20.耐心说服
作品:《执卷改君命》 陈如意抬起湿漉漉的眼睛,亮亮的瞧着她:“真的可以吗?”
陆星遥轻轻抚摸着她乌黑的发丝:“当然可以,你爹爹和你弟弟,他们的人生应该由他们自己来负责,而不是牺牲你的幸福来成全他们。”
“可我已经生了孩子,还嫁过人,真的还有重来一次的机会吗?”她眼角闪烁着泪痕,看起来楚楚可怜。
“你信我,女人的一生,不一定非要围着家人转的,你想过什么样的生活?”
陈如意想了想,她嘴角浮起浅浅笑容:“在我离开家,跟小姐妹们去茶山采茶的日子我觉得很好,没有人打骂我,我每天只要清早起来就上山,在茶山上,我闻到的都是林间的草木香气,还有蝴蝶绕着我飞舞,满山遍野都是花儿,太阳晒在身上,暖暖的。虽说站一天,晚上躺下来浑身酸疼,但心里也是快活的。”
陆星遥也微笑着看她:“我家里是开酒楼的,如果你愿意的话,等事情了了,你到我酒楼里帮忙,你可愿意?”
“你愿意离开周明哲吗?离开他,就没有锦衣玉食的生活了。”陆星遥将梳子在手上转来转去把玩着。
“我做梦都想摆脱他,我哪怕是沿街乞讨也不愿意再待在这破地方!况且我有手有脚的,怎么着也不至于饿死。如果你不嫌弃的话,我愿意来你酒楼帮忙。”
陆星遥笑道:“如此甚好,我来之前还担心你舍不下这荣华富贵,没想到陈小姐并非贪慕虚荣之人。”
“叫我如意就好了。”陈如意拭去眼角的泪痕:“你要我接下来怎么做?”
陆星遥沉吟片刻:“这样,周明哲目前的身份,凭你我肯定还动不了他,周明哲迎你进府是在两年前,那便是尚书之女生产第一个女儿的时候,若到时要你作证,你可愿意?”
陈如意眼神里闪过惊恐,双手将裙摆攥紧,嗫嚅道:“容我想想……”
陆星遥握住她的手,眼睛望着她的眼睛,轻声细语道:“户部尚书之女出生富贵,周明哲攀上她后,才得以平步青云,但周明哲并未善待她,她早早殒命,若是说与周明哲没有关系,我是不信的。你亦是如此,他虽给了你锦衣玉食的生活,但你从此失去自由,以他的性子,若是厌弃你了,尚书千金的遭遇便是你的明日啊。”
陈如意道:“我从你言语谈吐看出你不是普通人,我相信你。要做什么,我都听你的。”
陆星遥道:“如此甚好。现在还不是翻脸的时候,这样,你就先假意迎合他,再旁敲侧击打听些他的事情。”
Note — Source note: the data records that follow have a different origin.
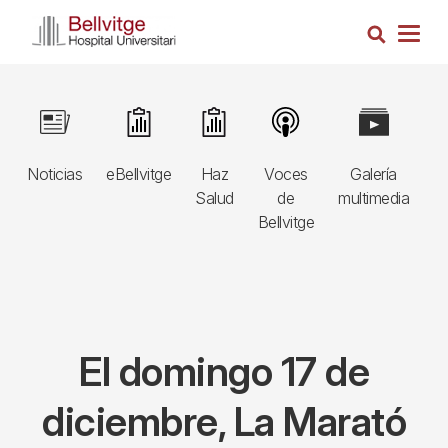
Pasar
Busca
al
Togg
contenido
navig
principal
Navegació
Image
Image
Image
Image
Image
I
principal
Noticias
eBellvitge
Haz
Voces
Galería
B
3r
Salud
de
multimedia
A
nivell
Bellvitge
E
El domingo 17 de
diciembre, La Marató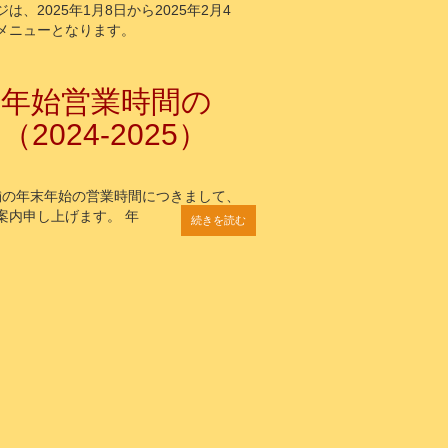
は、2025年1月8日から2025年2月4
メニューとなります。
・年始営業時間の
2024-2025）
店舗の年末年始の営業時間につきまして、
案内申し上げます。 年
続きを読む
続きを読む
続きを読む
続きを読む
続きを読む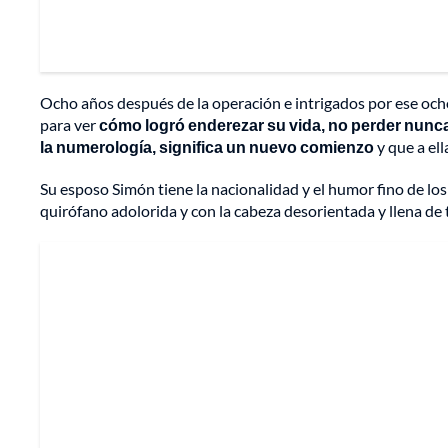
Ocho años después de la operación e intrigados por ese ocho
para ver
cómo logró enderezar su vida, no perder nunca
la numerología, significa un nuevo comienzo
y que a ell
Su esposo Simón tiene la nacionalidad y el humor fino de los i
quirófano adolorida y con la cabeza desorientada y llena de 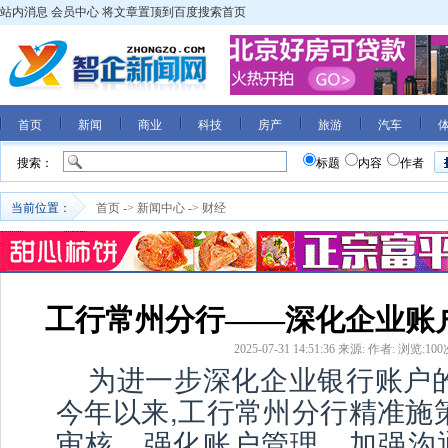
站内消息
会员中心
将文章置顶到百度搜索首页
首页
新闻
商业
科技
房产
旅游
汽车
搜索：
标题
内容
作者
当前位置：
首页
->
新闻中心
->
财经
工行常州分行——深化企业账
2025-07-31 14:51:36
来源:
作者:
浏览:
100
为进一步深化企业银行账户的
今年以来,工行常州分行精准施
审核、强化账户管理、加强沟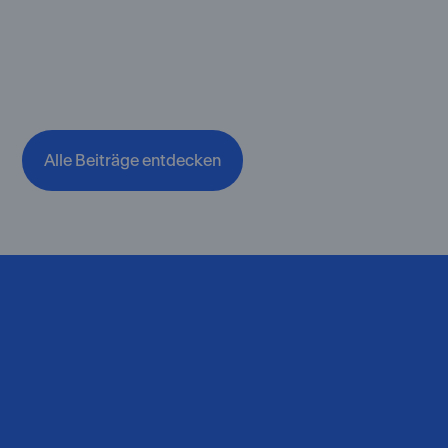
Alle Beiträge entdecken
Erhöhen Sie jetzt Ihre
ausländischen Dividenden.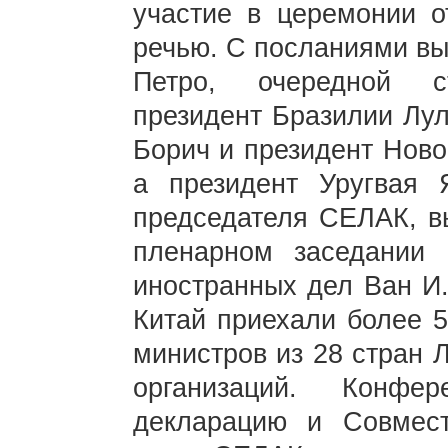
участие в церемонии о
речью. С посланиями вы
Петро, очередной с
президент Бразилии Лул
Борич и президент Ново
а президент Уругвая 
председателя СЕЛАК, в
пленарном заседании 
иностранных дел Ван И.
Китай приехали более 
министров из 28 стран 
организаций. Конфе
декларацию и Совмес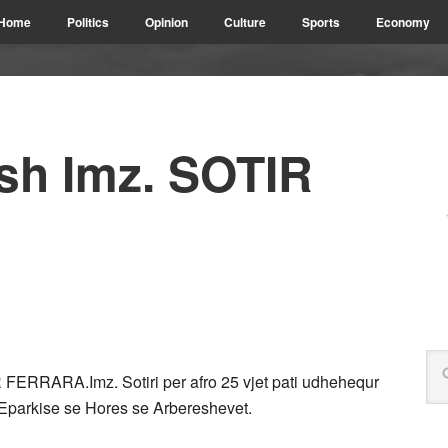
Home
Politics
Opinion
Culture
Sports
Economy
esh Imz. SOTIR
 FERRARA.Imz. Sotiri per afro 25 vjet pati udhehequr
i Eparkise se Hores se Arbereshevet.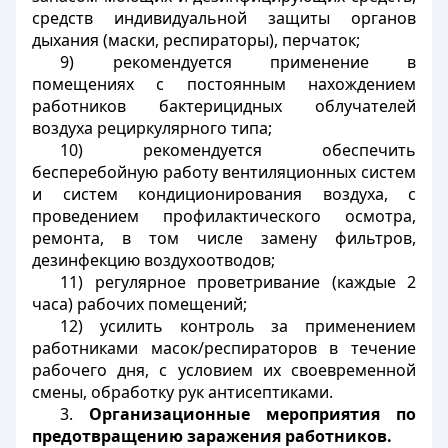
средств индивидуальной защиты органов
дыхания (маски, респираторы), перчаток;
9) рекомендуется применение в
помещениях с постоянным нахождением
работников бактерицидных облучателей
воздуха рециркулярного типа;
10) рекомендуется обеспечить
бесперебойную работу вентиляционных систем
и систем кондиционирования воздуха, с
проведением профилактического осмотра,
ремонта, в том числе замену фильтров,
дезинфекцию воздухоотводов;
11) регулярное проветривание (каждые 2
часа) рабочих помещений;
12) усилить контроль за применением
работниками масок/респираторов в течение
рабочего дня, с условием их своевременной
смены, обработку рук антисептиками.
3.
Организационные мероприятия по
предотвращению заражения работников.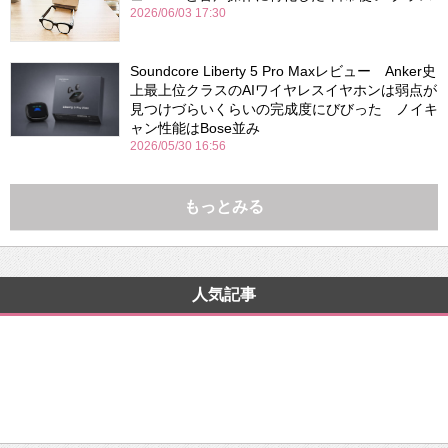
2026/06/03 17:30
Soundcore Liberty 5 Pro Maxレビュー Anker史
上最上位クラスのAIワイヤレスイヤホンは弱点が
見つけづらいくらいの完成度にびびった ノイキ
ャン性能はBose並み
2026/05/30 16:56
もっとみる
人気記事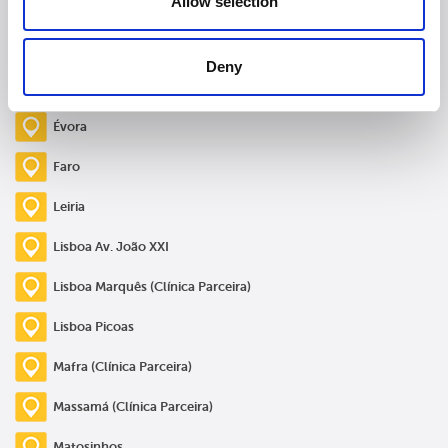
Allow selection
Carcavelos
Cascais (Clínica Parceira)
Deny
Coimbra
Évora
Faro
Leiria
Lisboa Av. João XXI
Lisboa Marquês (Clínica Parceira)
Lisboa Picoas
Mafra (Clínica Parceira)
Massamá (Clínica Parceira)
Matosinhos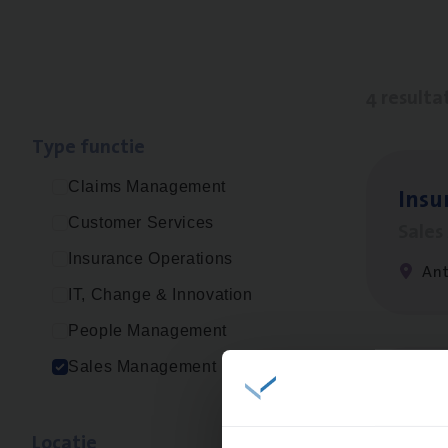
4 resulta
Type func­tie
Claims Management
Insu­
Customer Services
Sale
Insurance Operations
An
IT, Change & Innovation
People Management
Sales Management
Busi
Peop
Loca­tie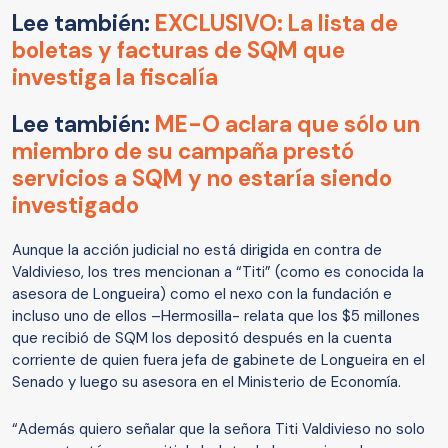
Lee también:
EXCLUSIVO: La lista de
boletas y facturas de SQM que
investiga la fiscalía
Lee también:
ME-O aclara que sólo un
miembro de su campaña prestó
servicios a SQM y no estaría siendo
investigado
Aunque la acción judicial no está dirigida en contra de
Valdivieso, los tres mencionan a “Titi” (como es conocida la
asesora de Longueira) como el nexo con la fundación e
incluso uno de ellos –Hermosilla- relata que los $5 millones
que recibió de SQM los depositó después en la cuenta
corriente de quien fuera jefa de gabinete de Longueira en el
Senado y luego su asesora en el Ministerio de Economía.
“Además quiero señalar que la señora Titi Valdivieso no solo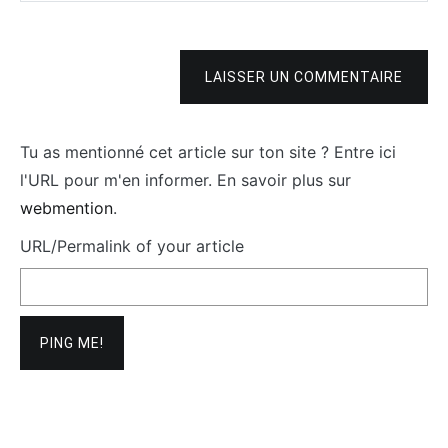
LAISSER UN COMMENTAIRE
Tu as mentionné cet article sur ton site ? Entre ici
l'URL pour m'en informer. En savoir plus sur
webmention
.
URL/Permalink of your article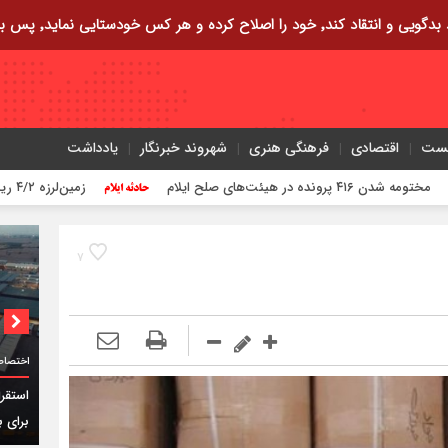
ایی نماید٬ پس به تحقیق خویش را تباه نموده است.
یست
اقتصادی
فرهنگی هنری
شهروند خبرنگار
یادداشت
صلح ایلام
زمین‌لرزه ۴/۲ ریشتری دره شهر را لرزاند
۷
اختصاص
برای ب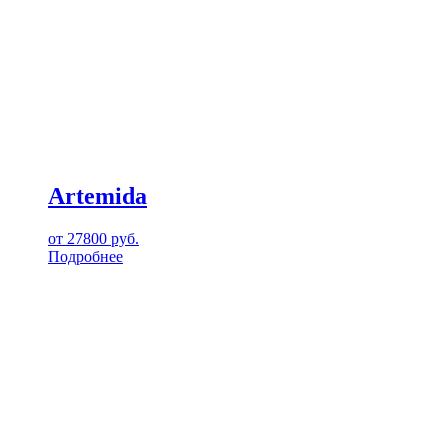
Artemida
от
27800
руб.
Подробнее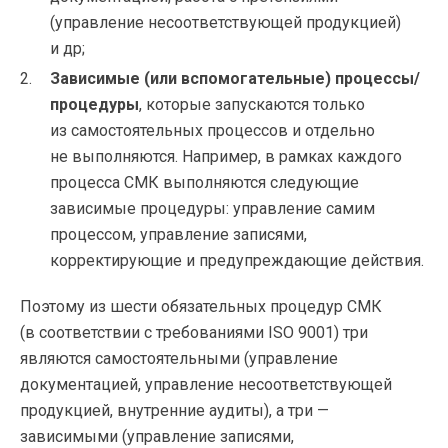
(управление несоответствующей продукцией)
и др;
Зависимые (или вспомогательные) процессы/
процедуры
, которые запускаются только
из самостоятельных процессов и отдельно
не выполняются. Например, в рамках каждого
процесса СМК выполняются следующие
зависимые процедуры: управление самим
процессом, управление записями,
корректирующие и предупреждающие действия.
Поэтому из шести обязательных процедур СМК
(в соответствии с требованиями ISO 9001) три
являются самостоятельными (управление
документацией, управление несоответствующей
продукцией, внутренние аудиты), а три —
зависимыми (управление записями,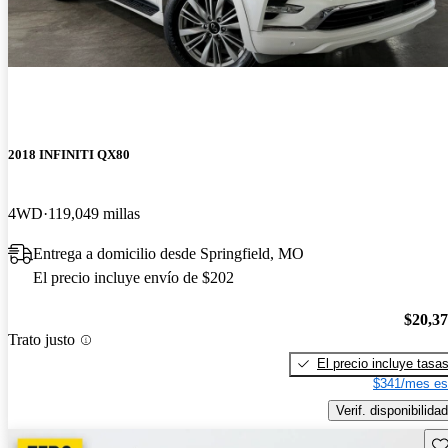
2018 INFINITI QX80
4WD
119,049 millas
Entrega a domicilio desde Springfield, MO
El precio incluye envío de $202
$20,3
Trato justo
El precio incluye tasa
$341/mes es
Verif. disponibilidad
Gu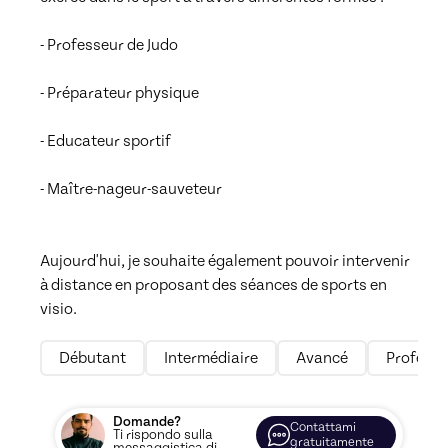
- Professeur de Judo

- Préparateur physique

- Educateur sportif

- Maître-nageur-sauveteur

Aujourd'hui, je souhaite également pouvoir intervenir 
à distance en proposant des séances de sports en 
visio.
Débutant
Intermédiaire
Avancé
Professi
Domande?
Contattami
Ti rispondo sulla
gratuitamente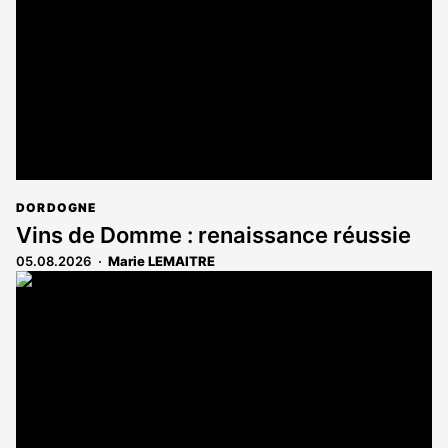
DORDOGNE
Vins de Domme : renaissance réussie
05.08.2026
Marie LEMAITRE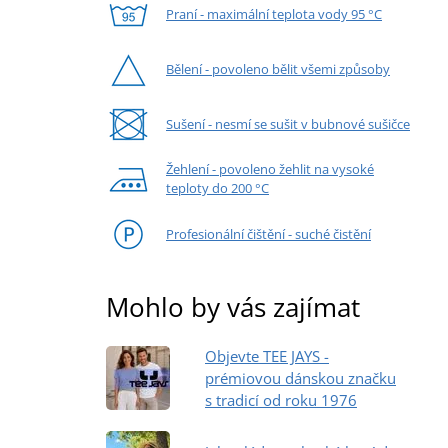
Praní - maximální teplota vody 95 °C
Bělení - povoleno bělit všemi způsoby
Sušení - nesmí se sušit v bubnové sušičce
Žehlení - povoleno žehlit na vysoké
teploty do 200 °C
Profesionální čištění - suché čistění
Mohlo by vás zajímat
Objevte TEE JAYS -
prémiovou dánskou značku
s tradicí od roku 1976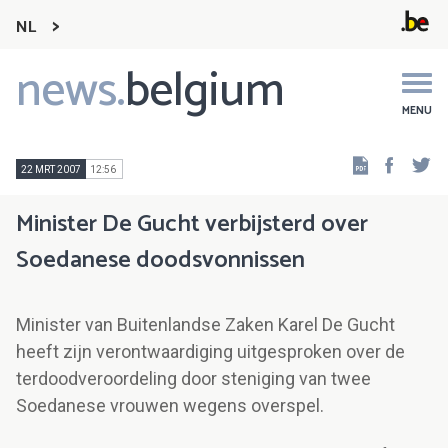
NL
news.
belgium
Main
navigation
MENU
Faceb
Tw
22 MRT 2007
12:56
Minister De Gucht verbijsterd over
Soedanese doodsvonnissen
Minister van Buitenlandse Zaken Karel De Gucht
heeft zijn verontwaardiging uitgesproken over de
terdoodveroordeling door steniging van twee
Soedanese vrouwen wegens overspel.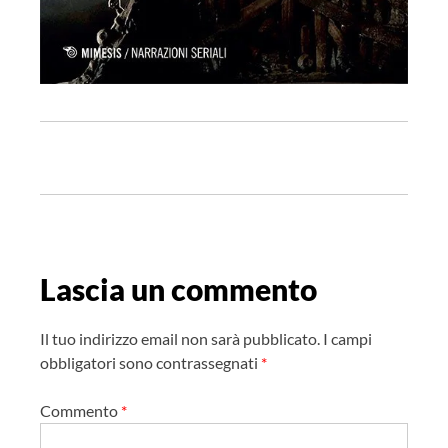
N
a
v
i
g
Lascia un commento
a
z
Il tuo indirizzo email non sarà pubblicato.
I campi
i
obbligatori sono contrassegnati
*
o
Commento
*
n
e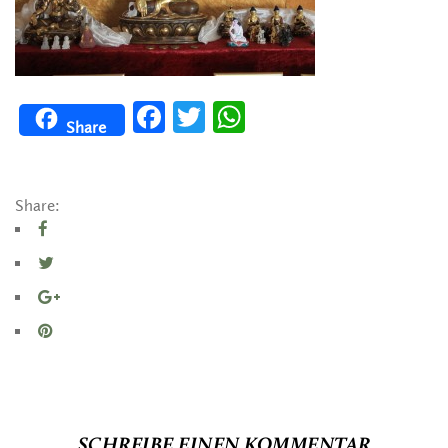
Facebook
Twitter
WhatsApp
Share
Share:
SCHREIBE EINEN KOMMENTAR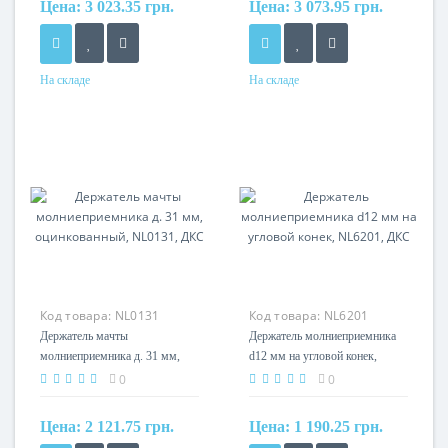
Цена:
3 023.35 грн.
Цена:
3 073.95 грн.
На складе
На складе
Материал
Материал
Нержавеющая сталь
Нержавеющая сталь
Код товара:
NL0131
Код товара:
NL6201
Держатель мачты
Держатель молниеприемника
молниеприемника д. 31 мм,
d12 мм на угловой конек,
оцинкованный, NL0131, ДКС
NL6201, ДКС
0
0
Цена:
2 121.75 грн.
Цена:
1 190.25 грн.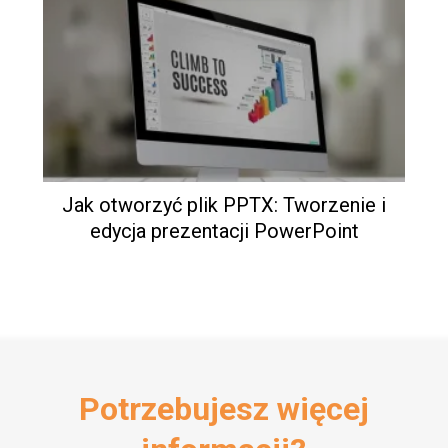
Jak otworzyć plik PPTX: Tworzenie i
edycja prezentacji PowerPoint
Potrzebujesz więcej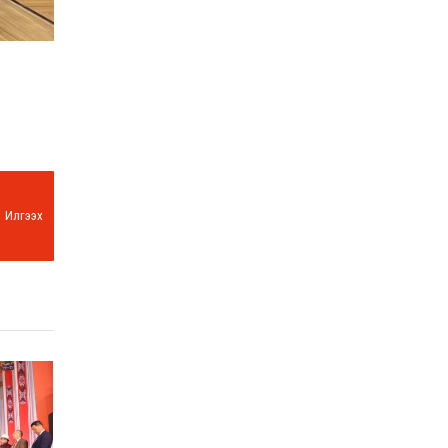
Илгээх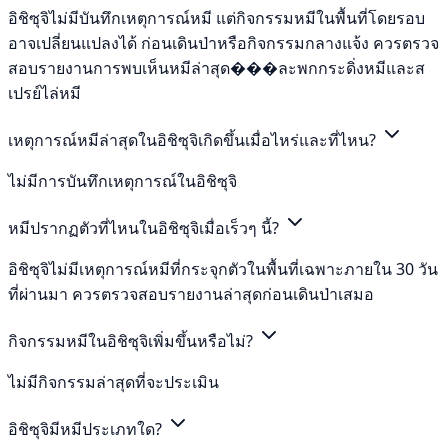
อิชิซุจิไม่มีบันทึกเหตุการณ์หมี แต่กิจกรรมหมีในพื้นที่โดยรอบ
อาจเปลี่ยนแปลงได้ ก่อนเดินป่าหรือกิจกรรมกลางแจ้ง ควรตรวจ
สอบรายงานการพบเห็นหมีล่าสุด���ละพกกระดิ่งหมีและส
เปรย์ไล่หมี
เหตุการณ์หมีล่าสุดในอิชิซุจิเกิดขึ้นเมื่อไหร่และที่ไหน?
ไม่มีการบันทึกเหตุการณ์ในอิชิซุจิ
หมีปรากฏตัวที่ไหนในอิชิซุจิเมื่อเร็วๆ นี้?
อิชิซุจิไม่มีเหตุการณ์หมีที่กระจุกตัวในพื้นที่เฉพาะภายใน 30 วัน
ที่ผ่านมา ควรตรวจสอบรายงานล่าสุดก่อนเดินป่าเสมอ
กิจกรรมหมีในอิชิซุจิเพิ่มขึ้นหรือไม่?
ไม่มีกิจกรรมล่าสุดที่จะประเมิน
อิชิซุจิมีหมีประเภทใด?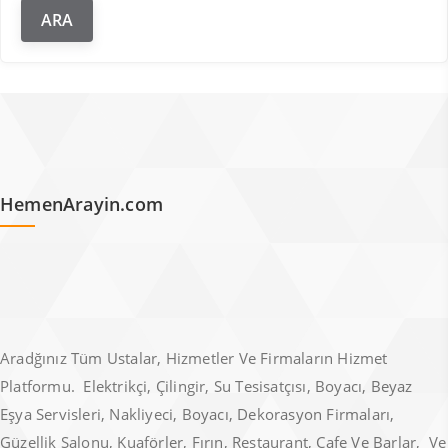
HemenArayin.com
Aradğınız Tüm Ustalar, Hizmetler Ve Firmaların Hizmet
Platformu. Elektrikçi, Çilingir, Su Tesisatçısı, Boyacı, Beyaz
Eşya Servisleri, Nakliyeci, Boyacı, Dekorasyon Firmaları,
Güzellik Salonu, Kuaförler, Fırın, Restaurant, Cafe Ve Barlar, Ve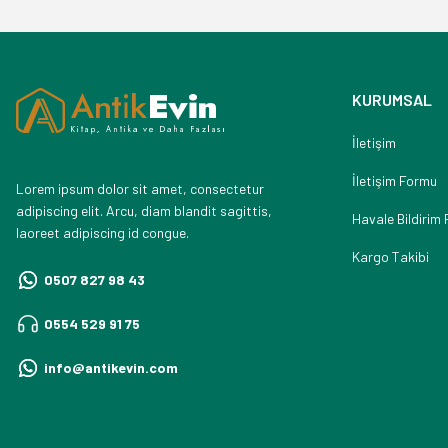
KURUMSAL
İletişim
İletişim Formu
Lorem ipsum dolor sit amet, consectetur
adipiscing elit. Arcu, diam blandit sagittis,
Havale Bildirim
laoreet adipiscing id congue.
Kargo Takibi
0507 827 98 43
0554 529 91 75
info@antikevin.com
陈如意道:“我但是这次我们闹得不愉快,不知他何时能再回府。”
“这个嘛,这个好办,你便托人带话,孩子病了,周明哲就算不顾念你,儿子他总是会在意的。”
陈如意点点头:“我知道该怎么做了。”
“如意,我该走了。”陆星遥起身。
陈如意一把扯住她的裙摆:“我该怎么找你?”
“这个你无需费心,我会来找你,我就在你府中,但你不要找我。”
陈如意瞧着她的背影,一时有些发愣。
陆星遥打开门,探了探头,确认外面没有危险,才出去,将门关上,走出院子。
黑沉沉的夜又恢复了宁静,漆黑寂静的夜里,蛐蛐的叫声都显得格外吵闹。
她一出院子,阿旺和福顺立刻迎上来,见她无虞,便默不作声快步回到三人居住的小院。
回房后三人各自卸去装扮,陆星遥见陈如意也是经过易容的脸,为保险起见,她现在还不能以真面目示人,万一败露,也不至于连累沈云归。
收拾完毕后,三人围坐在小圆桌前。阿旺问:“头儿,怎么样?她愿意配合吗?”
福顺也一脸担忧看着她。
她喝了一口茶,缓缓道:“我知道了他嫁给周明哲的过往,她并不是自愿嫁给周明哲,是被形势所逼。目前让她帮我们一起扳倒周明哲,她还是有些顾虑。”于是她将陈如意的遭遇如实复述了一遍。
“欺人太甚,这个畜生!”福顺一拳砸在桌子上,把陆星遥和阿旺吓了一跳。
阿旺也吼道:“这厮果然就是个衣冠禽兽,欺男霸女,不是个好鸟,真该大卸八块!”
陆星遥道:“我总觉得,这件事情没有那么简单,只怕让陈如意嫁给他,也是个彻头彻尾的阴谋。这样,福顺,你替我递个消息给将军,请他帮忙查查这个'鸿运楼'。”
“鸿运楼便是陈如意老爹输掉五百两的赌坊吗?”福顺问道。
“正是,请将军帮忙查查这个赌坊的底细,我总觉得没那么简单。”
“好的,我这就去办。”福顺起身准备出门。
“等等,替我向将军问安,我这边的事情办完了就即刻回去,请他不必忧心。”不知怎的,提起沈云归,总是让她感觉心里暖暖的,脸颊也有点发烫,幸好这个脸是涂了一层特制颜料,肤色变得暗沉,脸红了也看不出,否则,她真是要羞愧死。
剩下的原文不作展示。